Charikar (Persian: چاریکار, pronounced Chârikâr) is the main town of the Kohdaman Valley and the capital of Parwan Province in northern Afghanistan. It has a population of around 171,200, which is a multi-ethnic society.
The city lies on the road 69 km from Kabul to the northern provinces. Travelers would pass Charikar when traveling to Mazar-I-Sharif, Kunduz or Puli Khumri. Charikar is at the gateway to the Panjshir Valley, where the Shamali plains meet the foothills of the Hindu Kush. Charikar is known for its pottery and high-quality grapes.
Charikar is in northeastern Kabul, only 69 kilometers from Kabul. Despite the proximity to Kabul, slightly more than half of the land is not built-up. Of the built-up land almost equal parts is residential (37%) as vacant plots (32%) with a grid network of road coverage amounting to 19% of built-up land area.
The city of Charikar has a total population of 96,039 (2015) and has 4 Police districts (Nahias) with 3,025 Hectare of total land area. There are 10,671 total number of dwellings in Charikar.
In 1221, the Battle of Pirvan was fought near Charikar, in which Jalal ud-Din with an army of 30,000 with 100,000 auxiliaries delayed an advance column of 30,000 men of the invading Mongol army long enough to allow part of his army to escape into the northern Punjab, and avoid the immediate consequences of the fall of the Khwarezmid Empire.

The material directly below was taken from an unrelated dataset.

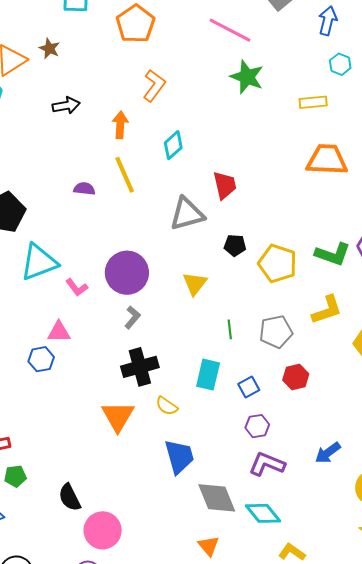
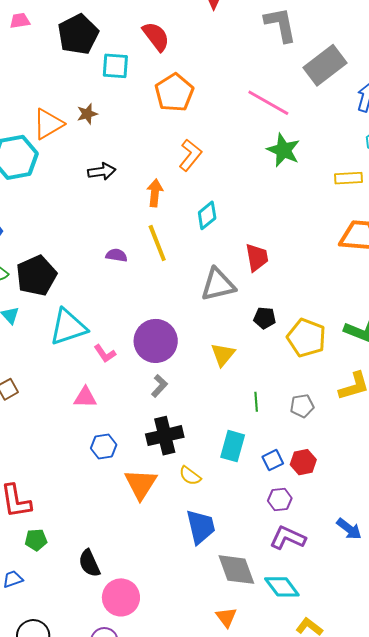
brown star: (49, 48) -> (87, 114), turned 30
gray pentagon: (276, 332) -> (302, 406), size x0.7
blue hexagon: (41, 359) -> (104, 446), moved
red hexagon: (296, 377) -> (303, 462), moved
blue arrow: (328, 453) -> (349, 529), turned -108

At the beginning of the 19th century, Charikar became a flourishing commercial town of several thousand inhabitants. Charikar was the location of major battle during the First Anglo-Afghan War. In 1841 a British garrison was massacred. In 1842 the British Army returned to lay waste to the town in their campaign of retribution.
During the Soviet invasion, the region around Charikar was the scene to some of the fiercest fighting.
On August 14, 2011, a team of about six suicide bombers attacked the governor's palace in Charikar. The Governor Abdul Basir Salangi survived but 19 people were killed to which the Taliban claimed responsibility.